RAB6 and dynein drive post‐Golgi apical transport to prevent neuronal progenitor delamination

A

PAX6 staining in WT and RAB6A/B dKO E15.5 brains. Scale bar = 50 μm.

B

Percentage of PAX6+ cells located in the upper half of the cortex of WT and RAB6A/B dKO E15.5 brains. WT: 4282 cells from N = 6 brains. RAB6A/B dKO: 1,241 cells from N = 3 brains. Mann–Whitney U test.

C

Phospho‐Vimentin (p‐Vim) staining in WT and RAB6A/B dKO E15.5 brains. Scale bar = 50 μm.

D

Percentage p‐VIM+ cells dividing ectopically, in the upper half of the cortex of WT and RAB6A/B dKO E15.5 brains. WT: 1,713 cells from N = 6 brains. RAB6A/B dKO: 506 cells from N = 3 brains.
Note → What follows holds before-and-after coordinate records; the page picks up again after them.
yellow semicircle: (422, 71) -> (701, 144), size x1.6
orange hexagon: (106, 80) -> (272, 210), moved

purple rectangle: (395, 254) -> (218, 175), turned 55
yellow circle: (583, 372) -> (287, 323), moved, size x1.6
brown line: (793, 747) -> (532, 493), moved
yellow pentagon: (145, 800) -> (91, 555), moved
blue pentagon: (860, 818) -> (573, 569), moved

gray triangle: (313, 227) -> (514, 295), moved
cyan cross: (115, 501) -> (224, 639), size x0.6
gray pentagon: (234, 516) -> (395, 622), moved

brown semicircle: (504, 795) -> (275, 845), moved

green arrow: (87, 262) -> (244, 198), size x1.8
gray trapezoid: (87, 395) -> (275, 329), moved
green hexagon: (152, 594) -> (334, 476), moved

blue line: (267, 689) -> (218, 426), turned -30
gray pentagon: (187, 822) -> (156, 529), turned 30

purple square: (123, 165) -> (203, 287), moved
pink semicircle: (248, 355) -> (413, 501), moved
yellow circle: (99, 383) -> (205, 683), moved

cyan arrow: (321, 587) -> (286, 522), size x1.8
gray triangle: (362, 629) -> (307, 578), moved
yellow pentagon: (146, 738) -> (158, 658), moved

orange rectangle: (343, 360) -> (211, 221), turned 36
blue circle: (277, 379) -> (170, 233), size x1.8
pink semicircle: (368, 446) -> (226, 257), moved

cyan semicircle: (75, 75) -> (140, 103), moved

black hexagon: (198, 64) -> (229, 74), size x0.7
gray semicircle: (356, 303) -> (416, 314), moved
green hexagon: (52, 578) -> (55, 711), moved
Mann–Whitney U test.

E

Mitotic index (p‐VIM+ PAX6+ / PAX6+ cells) of RG cells dividing apically (at the ventricular surface) or basally (upper half) in WT and RAB6A/B dKO E15.5 brains. Apical divisions: N = 1,886 cells from 3 brains for WT and 1,511 cells from 3 brains for RAB6A/B dKO. Basal divisions: N = 643 cells from 3 brains for WT and 809 cells from 3 brains for RAB6A/B dKO. Mann–Whitney U test.

F

Electroporation of RAB6A ^loxP/loxP; RAB6B ^−/− E14.5 embryos with GFP (control) or GFP + CRE (RAB6A/B dKO) and fixation at E18.5. Localization of GFP+ cells in the ventricular zone (VZ). White arrows indicate apical processes. Scale bar = 25 μm.

G

Electroporation of RAB6A ^loxP/loxP; RAB6B ^−/− E14.5 embryos with mCherry (control) or mCherry + CRE (RAB6A/B dKO) and live imaging of delamination events at E17.5.

H

Apical endfoot detachment and retraction events during 20 h movies in mCherry or mCherry + CRE electroporated cells at E17.5. mCherry: N = 69 cells from 5 movies. mCherry + CRE: N = 52 cells from 4 movies. Fisher's exact test, *P ≤ 0.05.

Figure 2. RAB6A/B dKO leads to aRG cell delamination during interphase.